Since the forum thread above is from 2006, the examples are quite old. Below are some recent examples:

  • Brynhildr in the Darkness (by Kotori)

Thanks to Pawl Rowe for providing the example above

(Feel free to edit in more examples and images showing this trope, preferably from recent series).

What is the origin of this trope?

  • Feel free to edit in some image showing this trope in play. I can't quite recall such scene in recent anime.
    – nhahtdh
    May 26, 2015 at 17:11
  • Not sure whether this is related but Luffy once said in his sleep "sanji make me some food". Where sanji, luffy and chopper then argued in their sleep about food. May 26, 2015 at 22:22
  • I can't recall any scenes like this in recent anime either. Granted, I don't watch very broadly, but it kind of seems like this trope is falling out of fashion. All the shows you mention seem to be from 2005 or earlier.
    – Torisuda
    May 27, 2015 at 3:48
  • 3
    @PeterRaeves: The line is specifically prominent, and the same line has been used across several different anime, not mentioning there are instances where the joke is slightly changed to poke fun at it. It's more or less as prominent as "osoroshi ko" "this child is scary" trope which is described on Tvtrope, AFAIK.
    – nhahtdh
    May 28, 2015 at 1:55
  • 2
    I just saw an episode of Brynhildr in the Darkness (aired in 2014) where Kotori was sleeping and said this line, so that's an example of recent anime.
    – Paul Rowe
    May 28, 2015 at 14:35

1 Answer 1


According to Chiebukuro, an early source is a 落語 (rakugo) performance act titled 「品川心中」 (Shinagawa Shinjuu, meaning "Lovers' Suicide in Shinagawa" [Shinagawa is a ward of Tokyo]) written in the Edo era (between 1603 and 1868) (unsurprisingly, the tale revolves around a double lovers' suicide). Rakugo is a form of Japanese verbal stage entertainment. A single storyteller sits in seiza position and tells a long and complicated comical story which involves dialogue of two or more characters. The art was invented by Buddhist monks in the 9th and 10th centuries to make their sermons more interesting.

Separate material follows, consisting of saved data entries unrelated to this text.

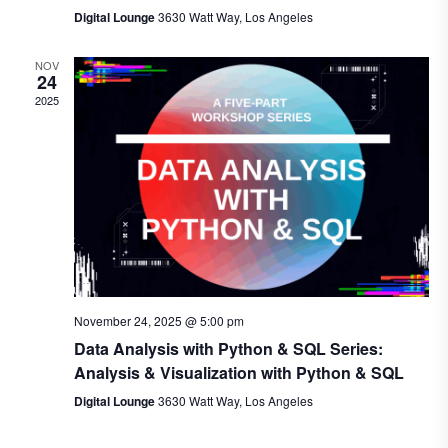
Digital Lounge
3630 Watt Way, Los Angeles
NOV
24
2025
November 24, 2025 @ 5:00 pm
Data Analysis with Python & SQL Series:
Analysis & Visualization with Python & SQL
Digital Lounge
3630 Watt Way, Los Angeles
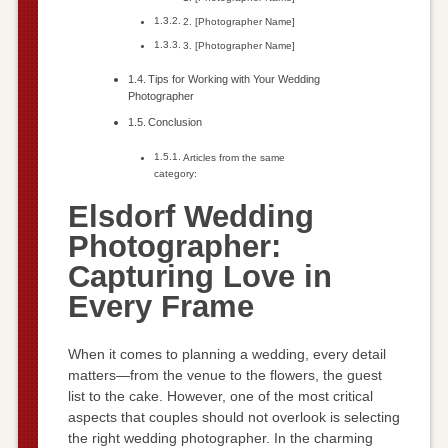
2. [Photographer Name]
3. [Photographer Name]
Tips for Working with Your Wedding
Photographer
Conclusion
Articles from the same
category:
Elsdorf Wedding
Photographer:
Capturing Love in
Every Frame
When it comes to planning a wedding, every detail
matters—from the venue to the flowers, the guest
list to the cake. However, one of the most critical
aspects that couples should not overlook is selecting
the right wedding photographer. In the charming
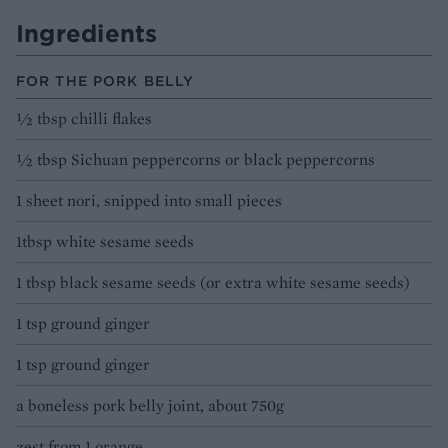
Ingredients
FOR THE PORK BELLY
½ tbsp chilli flakes
½ tbsp Sichuan peppercorns or black peppercorns
1 sheet nori, snipped into small pieces
1tbsp white sesame seeds
1 tbsp black sesame seeds (or extra white sesame seeds)
1 tsp ground ginger
1 tsp ground ginger
a boneless pork belly joint, about 750g
zest from 1 orange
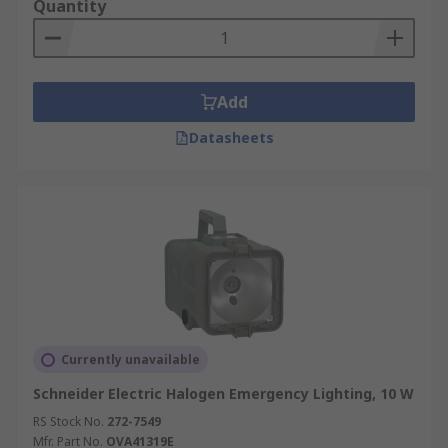
Quantity
Add
Datasheets
Currently unavailable
Schneider Electric Halogen Emergency Lighting, 10 W
RS Stock No.
272-7549
Mfr. Part No.
OVA41319E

Because the work was a live performance so long ago, conclusive historical evidence does not exist, but it is generally believed that the story included the following lines of dialogue:

「ほら、あんた、起きとくれよ!」(Hora, anta, oki to kure yo!)

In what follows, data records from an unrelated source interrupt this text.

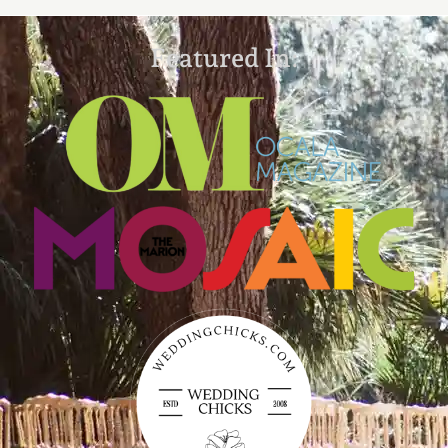
Featured In:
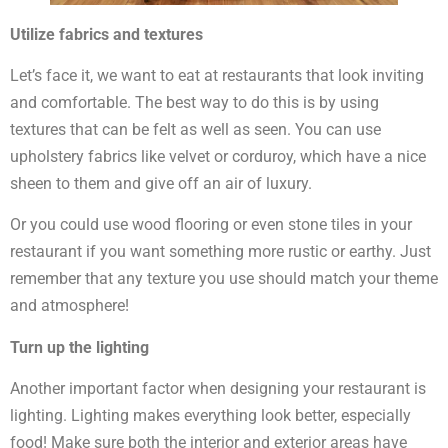
Utilize fabrics and textures
Let’s face it, we want to eat at restaurants that look inviting
and comfortable. The best way to do this is by using
textures that can be felt as well as seen. You can use
upholstery fabrics like velvet or corduroy, which have a nice
sheen to them and give off an air of luxury.
Or you could use wood flooring or even stone tiles in your
restaurant if you want something more rustic or earthy. Just
remember that any texture you use should match your theme
and atmosphere!
Turn up the lighting
Another important factor when designing your restaurant is
lighting. Lighting makes everything look better, especially
food! Make sure both the interior and exterior areas have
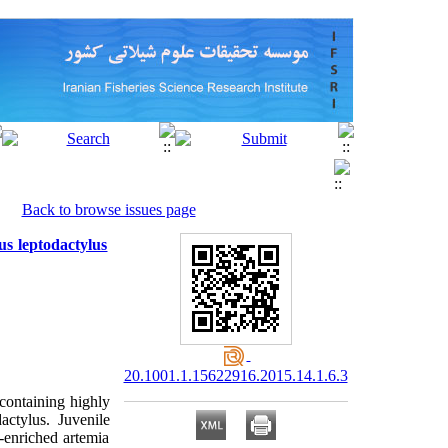
Back to browse issues page
us leptodactylus
20.1001.1.15622916.2015.14.1.6.3
 containing highly
actylus. Juvenile
-enriched artemia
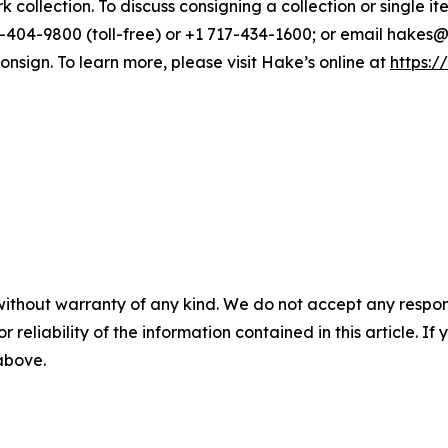
 collection. To discuss consigning a collection or single ite
404-9800 (toll-free) or +1 717-434-1600; or email hakes@ha
onsign. To learn more, please visit Hake’s online at
https:/
without warranty of any kind. We do not accept any responsib
r reliability of the information contained in this article. I
 above.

「ふぇぇー? もう食えねぇ~...」 (Fuee~? Mou kuenee~...)

「何言ってんだい、お前さん、時間だよ...」 (Nani itten dai, omae-san, jikan da yo...)


A: Hey, you, wake up!

B: Huhhhh? I can't eat anymooore...

A: What're you talking about, hey you, it's time [to get up]...

「食えねぇ」(kuenee) and「食べない」(tabenai) both have the same meaning: "can't eat." The "kuu" pronunciation is used by men and has a rougher sound, and is also used to refer to animals consuming their food.

The inclusion of this line in various manga indicates that even to the present day, dreaming of eating so much food that you couldn't possibly eat any more is considered a good dream: such a good dream that you don't want to wake up from it.